È una bella storia che si racconta da sé, poco importa la sorpresina finale che non c’è.

Eppure non basta.

La trama è spesso confusa (mi riferisco in particolare al mistero sul padre di Caleb), il montaggio lento (soprattutto nelle scene d’azione, il ché è tutto un dire), moltissime scene inutili allo svolgimento delle vicende e la caratterizzazione dei personaggi è appena abbozzata, quando invece avrebbe dovuto essere il sugo dell’avventura.
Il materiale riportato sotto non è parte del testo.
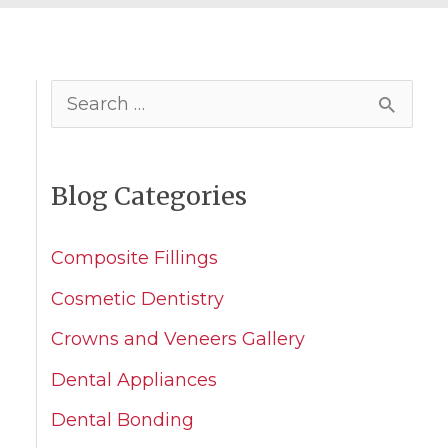
S
e
a
Blog Categories
r
c
Composite Fillings
h
Cosmetic Dentistry
f
Crowns and Veneers Gallery
o
Dental Appliances
r
Dental Bonding
:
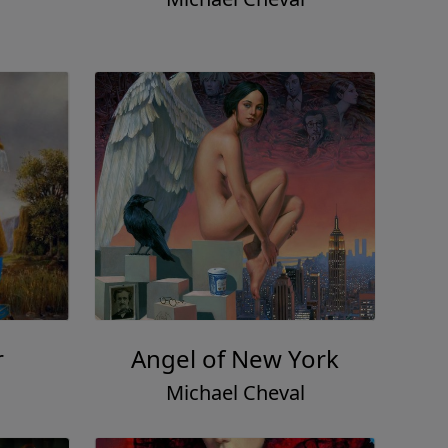
r
Angel of New York
Michael Cheval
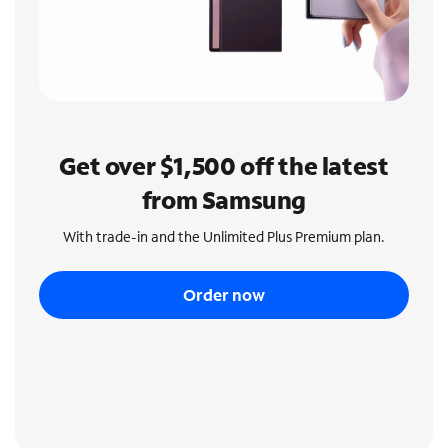
Get over $1,500 off the latest
from Samsung
With trade-in and the Unlimited Plus Premium plan.
Order now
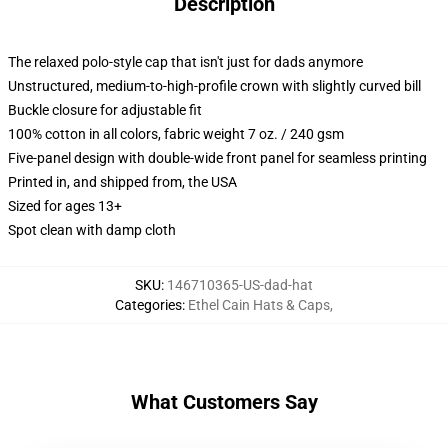
Description
The relaxed polo-style cap that isn't just for dads anymore
Unstructured, medium-to-high-profile crown with slightly curved bill
Buckle closure for adjustable fit
100% cotton in all colors, fabric weight 7 oz. / 240 gsm
Five-panel design with double-wide front panel for seamless printing
Printed in, and shipped from, the USA
Sized for ages 13+
Spot clean with damp cloth
SKU
:
146710365-US-dad-hat
Categories
:
Ethel Cain Hats & Caps
,
What Customers Say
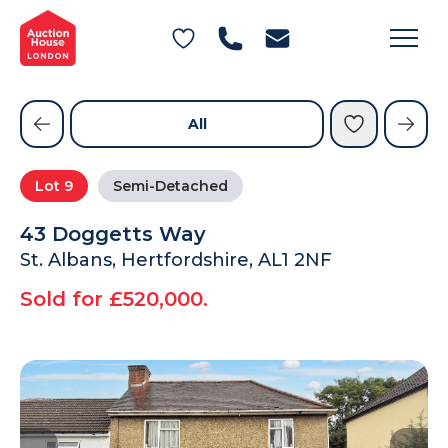
General Conditions of Sale
Get an Instant Offer
Blog
Commercial Properties
Private Treaty Services
Testimonials
All
Contact Us
Lot
9
Semi-Detached
FAQs
43 Doggetts Way
St. Albans, Hertfordshire, AL1 2NF
Sold for £520,000.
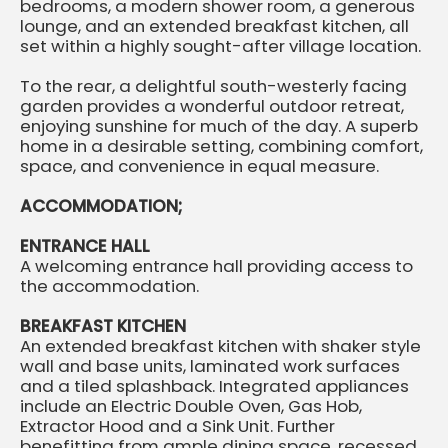
bedrooms, a modern shower room, a generous
lounge, and an extended breakfast kitchen, all
set within a highly sought-after village location.
To the rear, a delightful south-westerly facing
garden provides a wonderful outdoor retreat,
enjoying sunshine for much of the day. A superb
home in a desirable setting, combining comfort,
space, and convenience in equal measure.
ACCOMMODATION;
ENTRANCE HALL
A welcoming entrance hall providing access to
the accommodation.
BREAKFAST KITCHEN
An extended breakfast kitchen with shaker style
wall and base units, laminated work surfaces
and a tiled splashback. Integrated appliances
include an Electric Double Oven, Gas Hob,
Extractor Hood and a Sink Unit. Further
benefitting from ample dining space, recessed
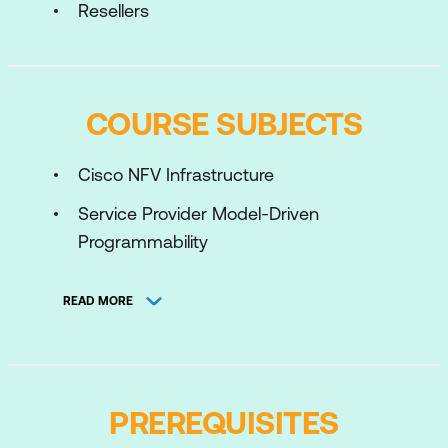
Resellers
COURSE SUBJECTS
Cisco NFV Infrastructure
Service Provider Model-Driven
Programmability
Network Orchestration using NSO
READ MORE
Container Orchestration
Cloud Computing
MPLS and Segment Routing
PREREQUISITES
Cloud Interconnect Solutions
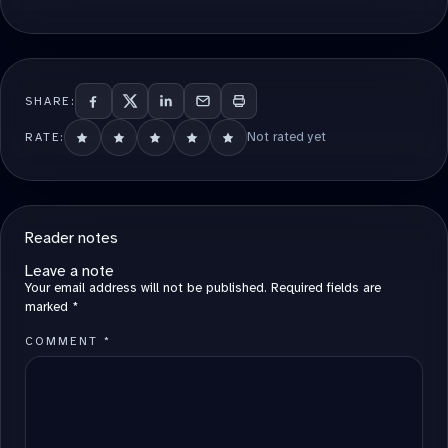
SHARE:
Not rated yet
RATE:
Reader notes
Leave a note
Your email address will not be published.
Required fields are
marked
*
COMMENT
*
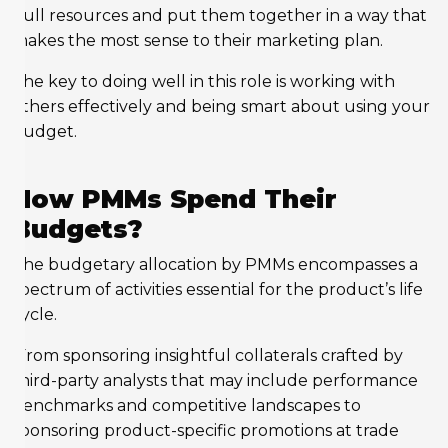
pull resources and put them together in a way that
makes the most sense to their marketing plan.
The key to doing well in this role is working with
others effectively and being smart about using your
budget.
How PMMs Spend Their
Budgets?
The budgetary allocation by PMMs encompasses a
spectrum of activities essential for the product’s life
cycle.
From sponsoring insightful collaterals crafted by
third-party analysts that may include performance
benchmarks and competitive landscapes to
sponsoring product-specific promotions at trade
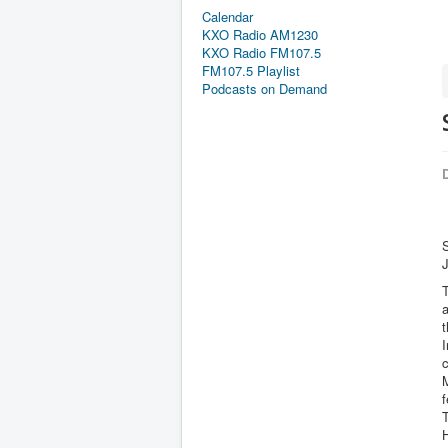
Calendar
KXO Radio AM1230
KXO Radio FM107.5
FM107.5 Playlist
Podcasts on Demand
D
S
I
c
M
f
H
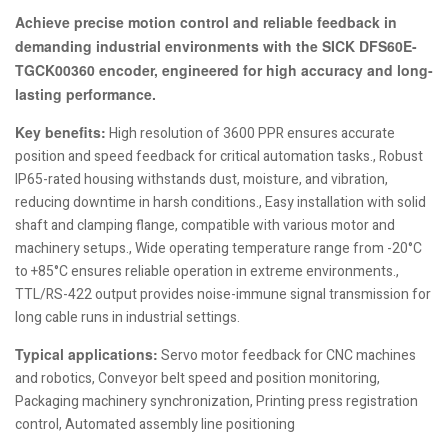
Achieve precise motion control and reliable feedback in
demanding industrial environments with the SICK DFS60E-
TGCK00360 encoder, engineered for high accuracy and long-
lasting performance.
Key benefits:
High resolution of 3600 PPR ensures accurate
position and speed feedback for critical automation tasks., Robust
IP65-rated housing withstands dust, moisture, and vibration,
reducing downtime in harsh conditions., Easy installation with solid
shaft and clamping flange, compatible with various motor and
machinery setups., Wide operating temperature range from -20°C
to +85°C ensures reliable operation in extreme environments.,
TTL/RS-422 output provides noise-immune signal transmission for
long cable runs in industrial settings.
Typical applications:
Servo motor feedback for CNC machines
and robotics, Conveyor belt speed and position monitoring,
Packaging machinery synchronization, Printing press registration
control, Automated assembly line positioning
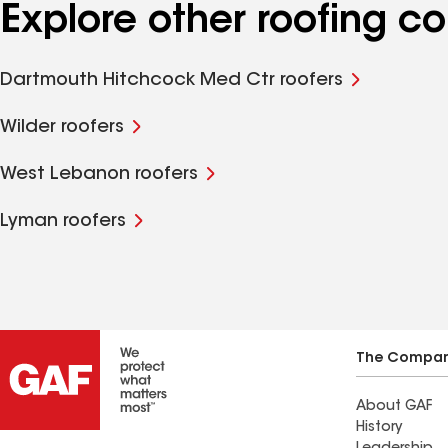
Explore other roofing 
Dartmouth Hitchcock Med Ctr roofers
Wilder roofers
West Lebanon roofers
Lyman roofers
The Compa
About GAF
History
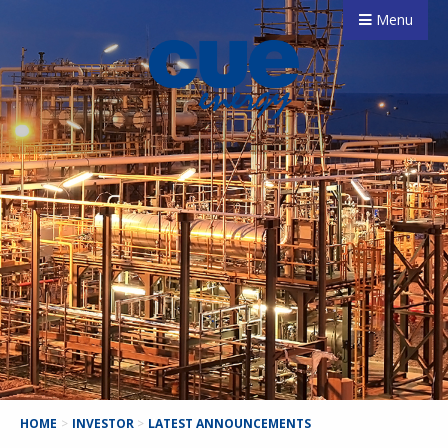
Menu
HOME
>
INVESTOR
>
LATEST ANNOUNCEMENTS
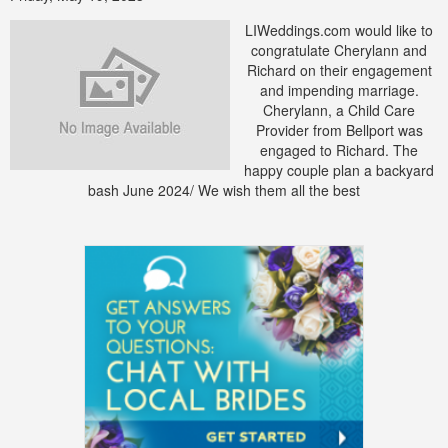
LIWeddings.com would like to
congratulate Cherylann and
Richard on their engagement
and impending marriage.
Cherylann, a Child Care
Provider from Bellport was
engaged to Richard. The
happy couple plan a backyard
bash June 2024/ We wish them all the best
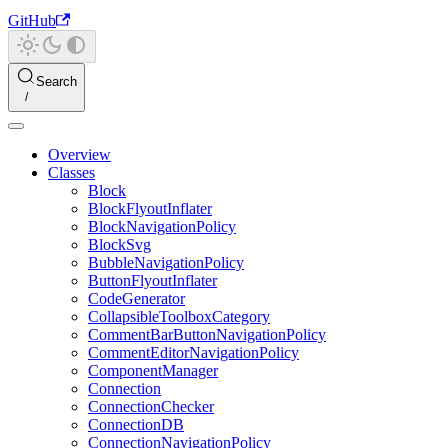
GitHub
Search
Overview
Classes
Block
BlockFlyoutInflater
BlockNavigationPolicy
BlockSvg
BubbleNavigationPolicy
ButtonFlyoutInflater
CodeGenerator
CollapsibleToolboxCategory
CommentBarButtonNavigationPolicy
CommentEditorNavigationPolicy
ComponentManager
Connection
ConnectionChecker
ConnectionDB
ConnectionNavigationPolicy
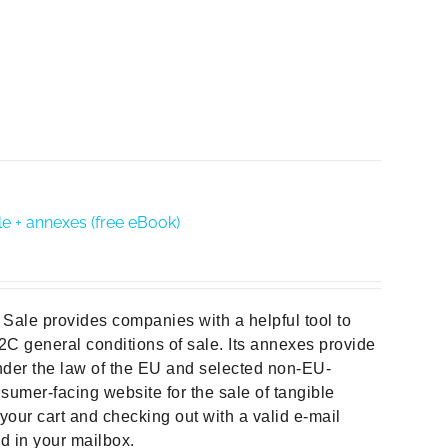
e + annexes (free eBook)
Sale provides companies with a helpful tool to
B2C general conditions of sale. Its annexes provide
der the law of the EU and selected non-EU-
sumer-facing website for the sale of tangible
your cart and checking out with a valid e-mail
ad in your mailbox.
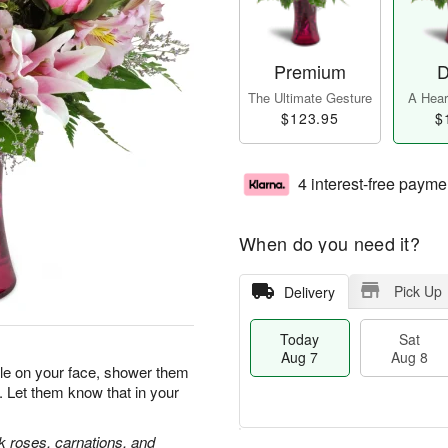
Premium
D
The Ultimate Gesture
A Heart
$123.95
$
4 interest-free payme
When do you need it?
Pick Up
Delivery
Today
Sat
Aug 7
Aug 8
ile on your face, shower them
. Let them know that in your
nk roses, carnations, and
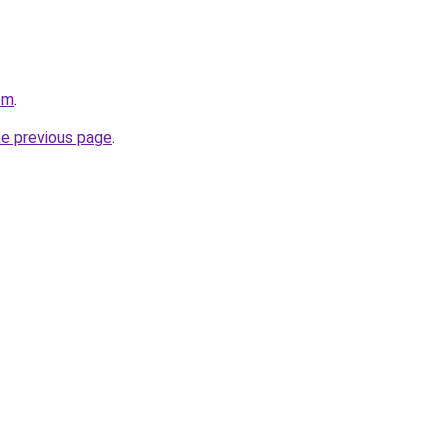
om
.
he previous page
.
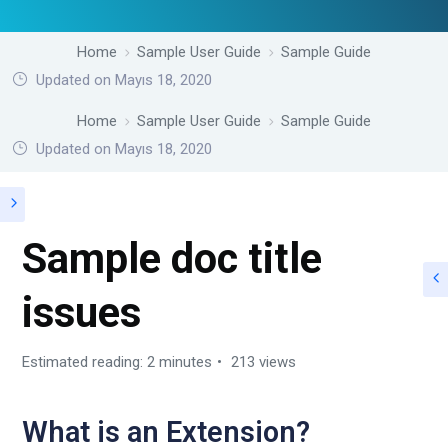
Home
Sample User Guide
Sample Guide
Updated on Mayıs 18, 2020
Home
Sample User Guide
Sample Guide
Updated on Mayıs 18, 2020
Sample doc title
issues
Estimated reading: 2 minutes
213 views
What is an Extension?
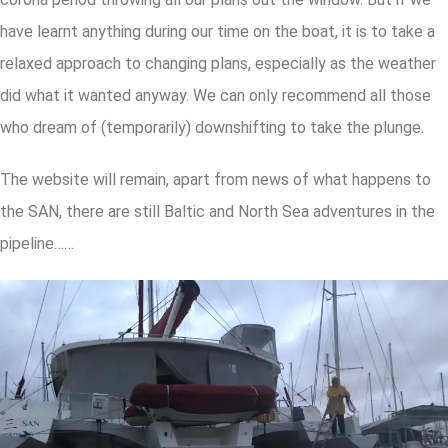
have learnt anything during our time on the boat, it is to take a
relaxed approach to changing plans, especially as the weather
did what it wanted anyway. We can only recommend all those
who dream of (temporarily) downshifting to take the plunge.
The website will remain, apart from news of what happens to
the SAN, there are still Baltic and North Sea adventures in the
pipeline……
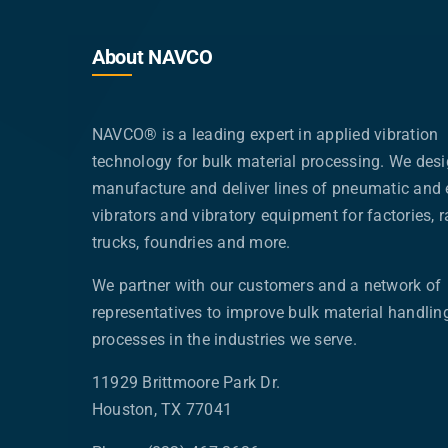
About NAVCO
NAVCO® is a leading expert in applied vibration
technology for bulk material processing. We desi
manufacture and deliver lines of pneumatic and e
vibrators and vibratory equipment for factories, ra
trucks, foundries and more.
We partner with our customers and a network of
representatives to improve bulk material handlin
processes in the industries we serve.
11929 Brittmoore Park Dr.
Houston, TX 77041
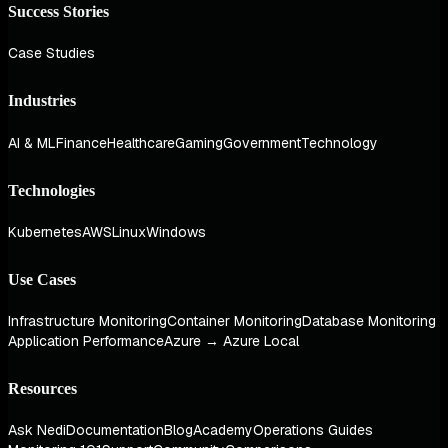
Success Stories
Case Studies
Industries
AI & ML
Finance
Healthcare
Gaming
Government
Technology
Technologies
Kubernetes
AWS
Linux
Windows
Use Cases
Infrastructure Monitoring
Container Monitoring
Database Monitoring
Application Performance
Azure → Azure Local
Resources
Ask Nedi
Documentation
Blog
Academy
Operations Guides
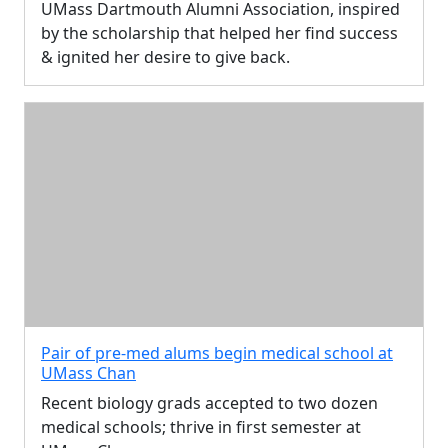
UMass Dartmouth Alumni Association, inspired
by the scholarship that helped her find success
& ignited her desire to give back.
Pair of pre-med alums begin medical school at
UMass Chan
Recent biology grads accepted to two dozen
medical schools; thrive in first semester at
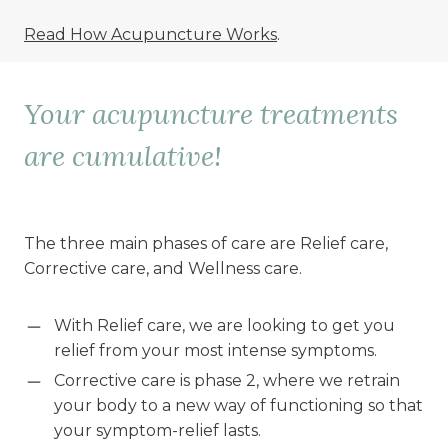
Read How Acupuncture Works
.
Your acupuncture treatments
are cumulative!
The three main phases of care are Relief care,
Corrective care, and Wellness care.
With Relief care, we are looking to get you
relief from your most intense symptoms.
Corrective care is phase 2, where we retrain
your body to a new way of functioning so that
your symptom-relief lasts.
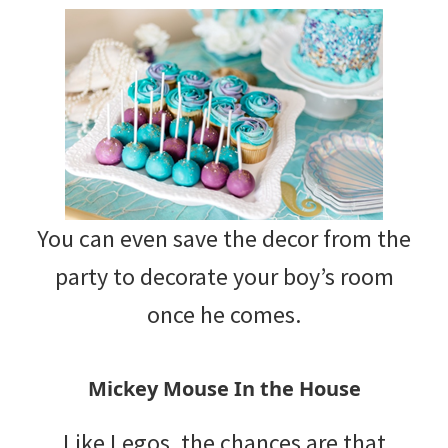
You can even save the decor from the
party to decorate your boy’s room
once he comes.
Mickey Mouse In the House
Like Legos, the chances are that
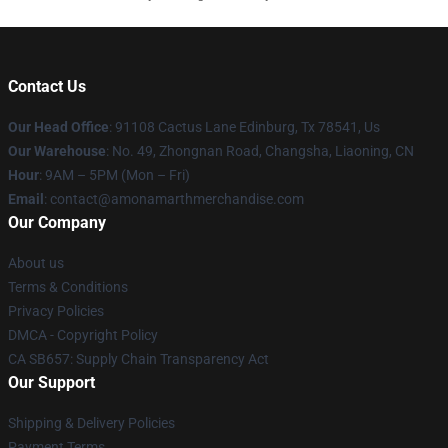
Contact Us
Our Head Office
: 91108 Cactus Lane Edinburg, Tx 78541, Us
Our Warehouse
: No. 49, Zhongnan Road, Changsha, Liaoning, CN
Hour
: 9AM – 5PM (Mon – Fri)
Email
: contact@amonamarthmerchandise.com
Our Company
About us
Terms & Conditions
Privacy Policies
DMCA - Copyright Policy
CA SB657: Supply Chain Transparency Act
Our Support
Shipping & Delivery Policies
Payment Terms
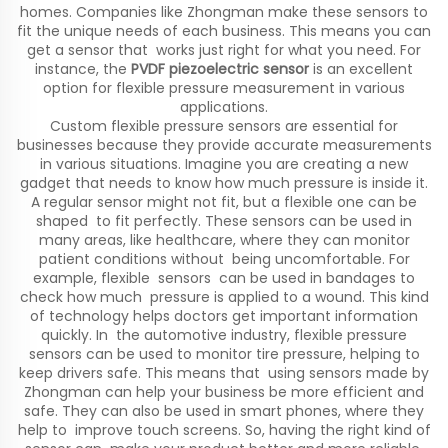
homes. Companies like Zhongman make these sensors to
fit the unique needs of each business. This means you can
get a sensor that works just right for what you need. For
instance, the
PVDF piezoelectric sensor
is an excellent
option for flexible pressure measurement in various
applications.
Custom flexible pressure sensors are essential for
businesses because they provide accurate measurements
in various situations. Imagine you are creating a new
gadget that needs to know how much pressure is inside it.
A regular sensor might not fit, but a flexible one can be
shaped to fit perfectly. These sensors can be used in
many areas, like healthcare, where they can monitor
patient conditions without being uncomfortable. For
example, flexible sensors can be used in bandages to
check how much pressure is applied to a wound. This kind
of technology helps doctors get important information
quickly. In the automotive industry, flexible pressure
sensors can be used to monitor tire pressure, helping to
keep drivers safe. This means that using sensors made by
Zhongman can help your business be more efficient and
safe. They can also be used in smart phones, where they
help to improve touch screens. So, having the right kind of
Se è subito evidente che il belloccio scelto per la parte del protagonista (insipido e privo di carisma) si aggiudicherà le fantasie delle ragazzine, il personaggio di Reid Garwin acquisterà le simpatie di tutti gli altri, grazie soprattutto all’esilarante battuta su Harry Potter (parental advisory sempre in agguato!) che lancia durante la fuga iniziale e rende vano ogni tentativo dello sceneggiatore di renderlo ambiguo o antipatico agli occhi degli spettatori; peccato che venga poco sfruttato a discapito dei personaggi femminili a cui viene dato ancor meno spessore (quasi gli autori avessero voluto modellare a tavolino una boy band, dando minore importanza alla caratterizzazione delle ragazze) e di Pogue, utilizzato soprattutto per la tartaruga sull’addome, quando avrebbe potuto dimostrarsi una spalla probabilmente un po’ scontata, sì, ma di tutto rispetto. Ma non preoccupatevi, maschietti: la rituale scena nella doccia della co-protagonista femminile… c’è!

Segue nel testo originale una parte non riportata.